M. Osy. - Je crois avec l'honorable M. Devaux qu'il serait à désirer que nous pussions voir, dans une certaine mesure, une partie de la population de nos provinces trop peuplées émigrer vers l'Amérique. Mais je ne puis partager l'opinion de ceux qui voudraient que les communes, les provinces et le gouvernement se mêlassent de cette affaire. Le gouvernement doit se borner à donner des conseils ; il ne doit pas aller au-delà. Soyez persuadés que si le gouvernement et les provinces s'en mêlent, on ne fera rien de bon, et l'élan s'arrêtera.
Je me rappelle deux faits que je vais vous citer, et où les essais, faits par une intervention puissante, ont mal réussi.
Des princes allemands ont voulu s'occuper d'émigration, et je ferai remarquer qu'il ne s'agit pas ici des souverains des grands Etats de l'Allemagne. Ces princes ont acheté des terrains dans le Texas. Ils avaient levé de l'argent et ont aidé à l'émigration. Eh bien, ces entreprises ont échoué. L'argent qui avait été levé n'a pu être remboursé, et on a dû renoncer à l'entreprise.
Ici, messieurs, qu'avons-nous fait sur une plus petite échelle ? L'honorable M. de Iîaerne vient de vous en parler. Un rêveur, qui était fonctionnaire au ministère de l'intérieur, voyant qu'on prodiguait beaucoup d'argent, a proposé à M. le ministre de l'intérieur d'organiser une émigration en Amérique. Il a demandé à M. le ministre de l'intérieur de lui faire une avance, et, si mes souvenirs sont exacts, il a obtenu 70,000 fr. Il fut convenu quce, pour l'indemniser de la position à laquelle il renonçait, il lui serait payé 25,000 fr. qu'il n'aurait par conséquent que 45,000 fr. à rembourser. Cette somme devait être remboursée au gouvernement dans un délai de..., et un certain nombre de Belges devaient être tous les ans transportés comme émigrants en Amérique.

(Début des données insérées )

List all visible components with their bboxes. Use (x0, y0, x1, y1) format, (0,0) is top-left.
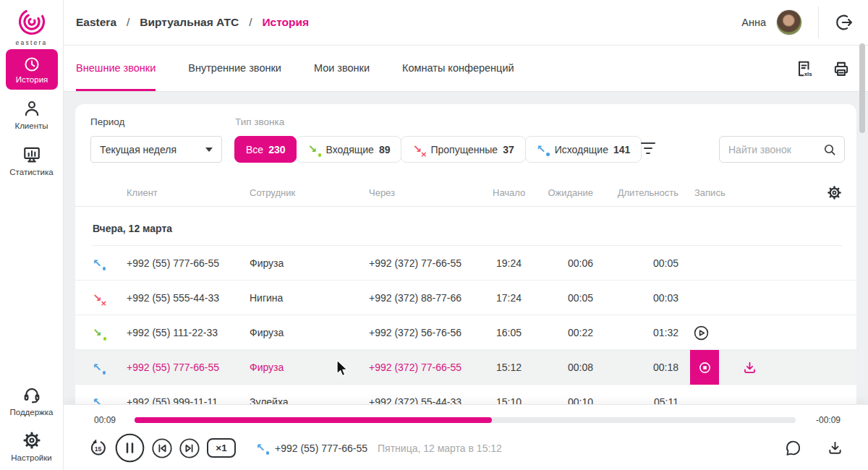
replay-15-icon[interactable]: 15 (88, 438, 108, 458)
player-phone: +992 (55) 777-66-55 (275, 443, 367, 454)
sidebar-item-label: История (16, 75, 48, 84)
col-employee: Сотрудник (250, 187, 369, 198)
clock-icon (23, 56, 41, 73)
table-row[interactable]: ↖ +992 (55) 777-66-55 Фируза +992 (372) … (75, 246, 856, 281)
stop-record-button[interactable] (690, 350, 719, 385)
search-icon[interactable] (822, 142, 837, 157)
stats-icon (22, 145, 41, 164)
tab-my-calls[interactable]: Мои звонки (314, 46, 370, 91)
sidebar-item-label: Статистика (9, 168, 53, 176)
sidebar-item-label: Настройки (11, 453, 51, 462)
playback-speed-button[interactable]: ×1 (207, 438, 236, 458)
segment-missed-calls[interactable]: ↘ Пропущенные 37 (401, 136, 525, 163)
logout-icon[interactable] (835, 13, 854, 32)
period-dropdown[interactable]: Текущая неделя (90, 136, 222, 163)
start-time: 15:12 (493, 362, 542, 373)
col-via: Через (369, 187, 493, 198)
player-call-info: ↖ +992 (55) 777-66-55 Пятница, 12 марта … (256, 443, 502, 454)
chevron-down-icon (205, 148, 213, 152)
sidebar-item-label: Поддержка (10, 408, 54, 416)
client-phone: +992 (55) 111-22-33 (127, 327, 250, 338)
duration: 00:03 (593, 292, 678, 304)
sidebar-item-label: Клиенты (14, 121, 48, 130)
col-record: Запись (678, 187, 731, 198)
main-area: Eastera / Виртуальная АТС / История Анна (64, 0, 868, 470)
headset-icon (22, 385, 41, 404)
search-input[interactable] (728, 144, 822, 155)
start-time: 19:24 (493, 257, 542, 269)
comment-icon[interactable] (784, 439, 802, 457)
call-type-segments: Все 230 ↘ Входящие 89 ↘ Пропущенные 37 (235, 136, 642, 163)
employee-name: Нигина (250, 292, 369, 304)
period-label: Период (90, 116, 124, 127)
search-box (719, 136, 845, 163)
next-track-icon[interactable] (179, 438, 200, 458)
wait-time: 00:06 (542, 257, 593, 269)
tab-internal-calls[interactable]: Внутренние звонки (188, 46, 281, 91)
breadcrumb-separator: / (249, 16, 252, 29)
print-icon[interactable] (832, 59, 851, 78)
sidebar-item-settings[interactable]: Настройки (0, 431, 63, 462)
duration: 00:18 (593, 362, 678, 373)
export-xls-icon[interactable]: xls (794, 59, 813, 78)
filters-bar: Период Текущая неделя Тип звонка Все 230… (75, 104, 856, 179)
segment-all-calls[interactable]: Все 230 (234, 136, 297, 163)
gear-icon (22, 431, 41, 450)
sidebar-item-clients[interactable]: Клиенты (0, 99, 63, 130)
sidebar: eastera История Клиенты (0, 0, 64, 470)
player-remaining-time: -00:09 (804, 415, 841, 425)
duration: 00:05 (593, 257, 678, 269)
table-row[interactable]: ↘ +992 (55) 555-44-33 Нигина +992 (372) … (75, 281, 856, 315)
column-settings-gear-icon[interactable] (827, 185, 842, 200)
breadcrumb-company[interactable]: Eastera (76, 16, 116, 29)
scrollbar-thumb[interactable] (859, 43, 865, 133)
brand-logo[interactable]: eastera (0, 6, 63, 46)
person-icon (22, 99, 41, 118)
audio-player: 00:09 -00:09 15 (64, 405, 868, 470)
top-bar: Eastera / Виртуальная АТС / История Анна (64, 0, 868, 46)
incoming-call-icon: ↘ (93, 328, 106, 339)
missed-call-icon: ↘ (412, 144, 425, 155)
breadcrumb-section[interactable]: Виртуальная АТС (140, 16, 239, 29)
segment-label: Входящие (326, 144, 373, 155)
svg-text:15: 15 (95, 445, 102, 453)
missed-call-icon: ↘ (93, 293, 106, 304)
table-row-selected[interactable]: ↖ +992 (55) 777-66-55 Фируза +992 (372) … (75, 350, 856, 385)
header-divider (818, 7, 819, 38)
table-header: Клиент Сотрудник Через Начало Ожидание Д… (75, 179, 856, 207)
brand-logo-text: eastera (16, 39, 48, 46)
avatar[interactable] (776, 9, 802, 35)
sidebar-item-statistics[interactable]: Статистика (0, 145, 63, 176)
via-phone: +992 (372) 56-76-56 (369, 327, 493, 338)
app-root: eastera История Клиенты (0, 0, 868, 470)
tab-strip: Внешние звонки Внутренние звонки Мои зво… (64, 46, 868, 92)
filter-sort-icon[interactable] (639, 141, 657, 157)
employee-name: Фируза (250, 257, 369, 269)
col-duration: Длительность (593, 187, 678, 198)
wait-time: 00:22 (542, 327, 593, 338)
via-phone: +992 (372) 77-66-55 (369, 257, 493, 269)
previous-track-icon[interactable] (152, 438, 172, 458)
player-progress-track[interactable] (135, 417, 796, 423)
download-icon[interactable] (827, 440, 843, 456)
tab-conference-rooms[interactable]: Комнаты конференций (402, 46, 514, 91)
sidebar-item-support[interactable]: Поддержка (0, 385, 63, 416)
breadcrumb-current-page: История (262, 16, 309, 29)
segment-count: 230 (268, 144, 285, 155)
play-record-icon[interactable] (693, 325, 710, 341)
sidebar-item-history[interactable]: История (6, 49, 58, 90)
tab-external-calls[interactable]: Внешние звонки (76, 46, 156, 91)
segment-outgoing-calls[interactable]: ↖ Исходящие 141 (525, 136, 642, 163)
pause-button[interactable] (115, 433, 145, 463)
table-row[interactable]: ↘ +992 (55) 111-22-33 Фируза +992 (372) … (75, 315, 856, 350)
client-phone: +992 (55) 777-66-55 (127, 362, 250, 373)
segment-count: 89 (379, 144, 391, 155)
employee-name: Фируза (250, 327, 369, 338)
employee-name: Фируза (250, 362, 369, 373)
segment-label: Исходящие (555, 144, 608, 155)
call-type-label: Тип звонка (235, 116, 284, 127)
segment-incoming-calls[interactable]: ↘ Входящие 89 (296, 136, 401, 163)
download-record-icon[interactable] (742, 360, 757, 375)
col-client: Клиент (127, 187, 250, 198)
date-group-label: Вчера, 12 марта (93, 207, 842, 246)
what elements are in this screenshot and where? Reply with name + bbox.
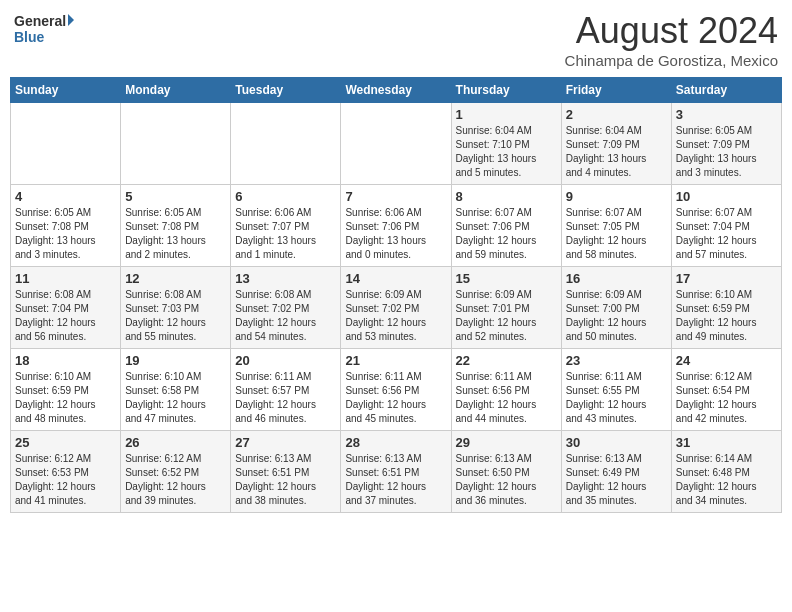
table-cell: 20Sunrise: 6:11 AM Sunset: 6:57 PM Dayli… <box>231 349 341 431</box>
day-number: 4 <box>15 189 116 204</box>
day-number: 27 <box>235 435 336 450</box>
cell-info: Sunrise: 6:09 AM Sunset: 7:02 PM Dayligh… <box>345 288 446 344</box>
svg-text:Blue: Blue <box>14 29 45 45</box>
day-number: 18 <box>15 353 116 368</box>
cell-info: Sunrise: 6:13 AM Sunset: 6:50 PM Dayligh… <box>456 452 557 508</box>
weekday-header-saturday: Saturday <box>671 78 781 103</box>
day-number: 19 <box>125 353 226 368</box>
day-number: 23 <box>566 353 667 368</box>
table-cell: 23Sunrise: 6:11 AM Sunset: 6:55 PM Dayli… <box>561 349 671 431</box>
cell-info: Sunrise: 6:11 AM Sunset: 6:57 PM Dayligh… <box>235 370 336 426</box>
cell-info: Sunrise: 6:09 AM Sunset: 7:00 PM Dayligh… <box>566 288 667 344</box>
table-cell: 7Sunrise: 6:06 AM Sunset: 7:06 PM Daylig… <box>341 185 451 267</box>
day-number: 17 <box>676 271 777 286</box>
calendar-table: SundayMondayTuesdayWednesdayThursdayFrid… <box>10 77 782 513</box>
table-cell: 9Sunrise: 6:07 AM Sunset: 7:05 PM Daylig… <box>561 185 671 267</box>
cell-info: Sunrise: 6:12 AM Sunset: 6:53 PM Dayligh… <box>15 452 116 508</box>
table-cell: 2Sunrise: 6:04 AM Sunset: 7:09 PM Daylig… <box>561 103 671 185</box>
table-cell <box>121 103 231 185</box>
cell-info: Sunrise: 6:13 AM Sunset: 6:51 PM Dayligh… <box>235 452 336 508</box>
cell-info: Sunrise: 6:10 AM Sunset: 6:59 PM Dayligh… <box>676 288 777 344</box>
cell-info: Sunrise: 6:05 AM Sunset: 7:09 PM Dayligh… <box>676 124 777 180</box>
day-number: 6 <box>235 189 336 204</box>
cell-info: Sunrise: 6:04 AM Sunset: 7:09 PM Dayligh… <box>566 124 667 180</box>
table-cell: 15Sunrise: 6:09 AM Sunset: 7:01 PM Dayli… <box>451 267 561 349</box>
table-cell: 29Sunrise: 6:13 AM Sunset: 6:50 PM Dayli… <box>451 431 561 513</box>
cell-info: Sunrise: 6:06 AM Sunset: 7:06 PM Dayligh… <box>345 206 446 262</box>
cell-info: Sunrise: 6:08 AM Sunset: 7:02 PM Dayligh… <box>235 288 336 344</box>
day-number: 20 <box>235 353 336 368</box>
table-cell: 18Sunrise: 6:10 AM Sunset: 6:59 PM Dayli… <box>11 349 121 431</box>
table-cell: 10Sunrise: 6:07 AM Sunset: 7:04 PM Dayli… <box>671 185 781 267</box>
cell-info: Sunrise: 6:08 AM Sunset: 7:03 PM Dayligh… <box>125 288 226 344</box>
table-cell: 8Sunrise: 6:07 AM Sunset: 7:06 PM Daylig… <box>451 185 561 267</box>
table-cell: 26Sunrise: 6:12 AM Sunset: 6:52 PM Dayli… <box>121 431 231 513</box>
weekday-header-sunday: Sunday <box>11 78 121 103</box>
weekday-header-wednesday: Wednesday <box>341 78 451 103</box>
cell-info: Sunrise: 6:07 AM Sunset: 7:04 PM Dayligh… <box>676 206 777 262</box>
cell-info: Sunrise: 6:08 AM Sunset: 7:04 PM Dayligh… <box>15 288 116 344</box>
day-number: 24 <box>676 353 777 368</box>
day-number: 3 <box>676 107 777 122</box>
cell-info: Sunrise: 6:11 AM Sunset: 6:56 PM Dayligh… <box>456 370 557 426</box>
table-cell: 28Sunrise: 6:13 AM Sunset: 6:51 PM Dayli… <box>341 431 451 513</box>
day-number: 7 <box>345 189 446 204</box>
table-cell <box>231 103 341 185</box>
table-cell <box>341 103 451 185</box>
day-number: 26 <box>125 435 226 450</box>
table-cell <box>11 103 121 185</box>
table-cell: 24Sunrise: 6:12 AM Sunset: 6:54 PM Dayli… <box>671 349 781 431</box>
day-number: 13 <box>235 271 336 286</box>
table-cell: 3Sunrise: 6:05 AM Sunset: 7:09 PM Daylig… <box>671 103 781 185</box>
day-number: 1 <box>456 107 557 122</box>
day-number: 2 <box>566 107 667 122</box>
day-number: 15 <box>456 271 557 286</box>
day-number: 14 <box>345 271 446 286</box>
week-row-1: 1Sunrise: 6:04 AM Sunset: 7:10 PM Daylig… <box>11 103 782 185</box>
cell-info: Sunrise: 6:12 AM Sunset: 6:52 PM Dayligh… <box>125 452 226 508</box>
day-number: 25 <box>15 435 116 450</box>
table-cell: 13Sunrise: 6:08 AM Sunset: 7:02 PM Dayli… <box>231 267 341 349</box>
svg-marker-1 <box>68 14 74 26</box>
week-row-5: 25Sunrise: 6:12 AM Sunset: 6:53 PM Dayli… <box>11 431 782 513</box>
table-cell: 4Sunrise: 6:05 AM Sunset: 7:08 PM Daylig… <box>11 185 121 267</box>
cell-info: Sunrise: 6:07 AM Sunset: 7:06 PM Dayligh… <box>456 206 557 262</box>
cell-info: Sunrise: 6:13 AM Sunset: 6:51 PM Dayligh… <box>345 452 446 508</box>
table-cell: 19Sunrise: 6:10 AM Sunset: 6:58 PM Dayli… <box>121 349 231 431</box>
day-number: 10 <box>676 189 777 204</box>
page-header: General Blue August 2024 Chinampa de Gor… <box>10 10 782 69</box>
title-block: August 2024 Chinampa de Gorostiza, Mexic… <box>565 10 778 69</box>
weekday-header-friday: Friday <box>561 78 671 103</box>
cell-info: Sunrise: 6:05 AM Sunset: 7:08 PM Dayligh… <box>125 206 226 262</box>
table-cell: 27Sunrise: 6:13 AM Sunset: 6:51 PM Dayli… <box>231 431 341 513</box>
cell-info: Sunrise: 6:10 AM Sunset: 6:59 PM Dayligh… <box>15 370 116 426</box>
calendar-header: SundayMondayTuesdayWednesdayThursdayFrid… <box>11 78 782 103</box>
table-cell: 11Sunrise: 6:08 AM Sunset: 7:04 PM Dayli… <box>11 267 121 349</box>
table-cell: 5Sunrise: 6:05 AM Sunset: 7:08 PM Daylig… <box>121 185 231 267</box>
table-cell: 21Sunrise: 6:11 AM Sunset: 6:56 PM Dayli… <box>341 349 451 431</box>
table-cell: 30Sunrise: 6:13 AM Sunset: 6:49 PM Dayli… <box>561 431 671 513</box>
day-number: 29 <box>456 435 557 450</box>
table-cell: 12Sunrise: 6:08 AM Sunset: 7:03 PM Dayli… <box>121 267 231 349</box>
location-subtitle: Chinampa de Gorostiza, Mexico <box>565 52 778 69</box>
cell-info: Sunrise: 6:10 AM Sunset: 6:58 PM Dayligh… <box>125 370 226 426</box>
table-cell: 14Sunrise: 6:09 AM Sunset: 7:02 PM Dayli… <box>341 267 451 349</box>
logo-icon: General Blue <box>14 10 74 50</box>
cell-info: Sunrise: 6:05 AM Sunset: 7:08 PM Dayligh… <box>15 206 116 262</box>
weekday-header-monday: Monday <box>121 78 231 103</box>
week-row-3: 11Sunrise: 6:08 AM Sunset: 7:04 PM Dayli… <box>11 267 782 349</box>
table-cell: 17Sunrise: 6:10 AM Sunset: 6:59 PM Dayli… <box>671 267 781 349</box>
table-cell: 1Sunrise: 6:04 AM Sunset: 7:10 PM Daylig… <box>451 103 561 185</box>
month-year-title: August 2024 <box>565 10 778 52</box>
day-number: 22 <box>456 353 557 368</box>
cell-info: Sunrise: 6:11 AM Sunset: 6:56 PM Dayligh… <box>345 370 446 426</box>
table-cell: 16Sunrise: 6:09 AM Sunset: 7:00 PM Dayli… <box>561 267 671 349</box>
logo: General Blue <box>14 10 74 50</box>
day-number: 9 <box>566 189 667 204</box>
day-number: 5 <box>125 189 226 204</box>
day-number: 30 <box>566 435 667 450</box>
weekday-header-tuesday: Tuesday <box>231 78 341 103</box>
calendar-body: 1Sunrise: 6:04 AM Sunset: 7:10 PM Daylig… <box>11 103 782 513</box>
table-cell: 25Sunrise: 6:12 AM Sunset: 6:53 PM Dayli… <box>11 431 121 513</box>
cell-info: Sunrise: 6:12 AM Sunset: 6:54 PM Dayligh… <box>676 370 777 426</box>
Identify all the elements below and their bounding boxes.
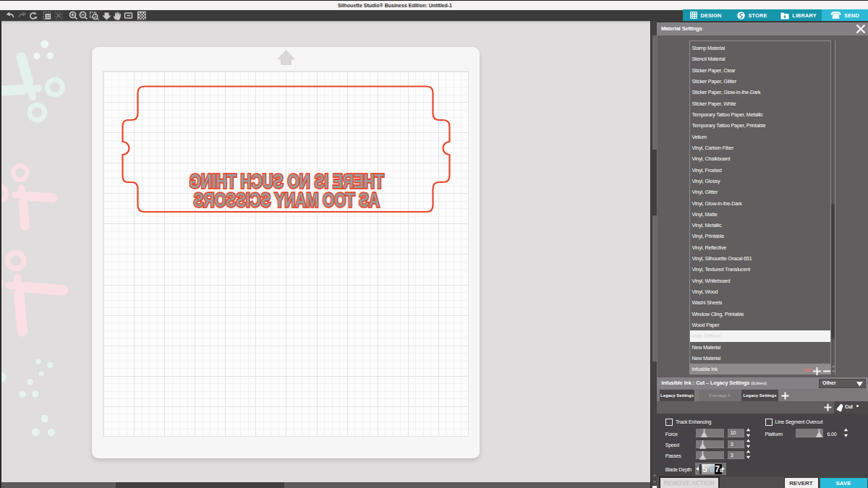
svg-text:AS TOO MANY SCISSORS: AS TOO MANY SCISSORS bbox=[193, 188, 379, 210]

Je voudrais savoir, comme l'honorable M. de Haerne, combien de Belges ont émigré en Amérique et si les 45,000 fr. (car c'est une affaire qui remonte déjà à quatre ou cinq ans) ont été remboursés à l'Etat ; enfin ce qui est advenu de cette colonie de Ste-Marie.
Messieurs, j'ai eu également la visite de celui qui a fait cette entreprise. Ilétait venu chez moi pour me demander de solliciter du gouvernement de nouveaux subsides. Je lui ai répondu que j'étais contraire à l'intervention du gouvernement dans les affaires dont les particuliers seuls devaient se mêler, et que non seulement je ne demanderais pas pour lui de nouveaux subsides, mais que, s'il était question de lui en accorder, j'étais décidé à m'y opposer.
Voilà, messieurs, deux essais qui ont mal réussi. La morale à en tirer, c'est qu'en voulant s'occuper d'affaires de cette nature, le gouvernement arrête l'élan que nous désirons voir donner à l'émigration.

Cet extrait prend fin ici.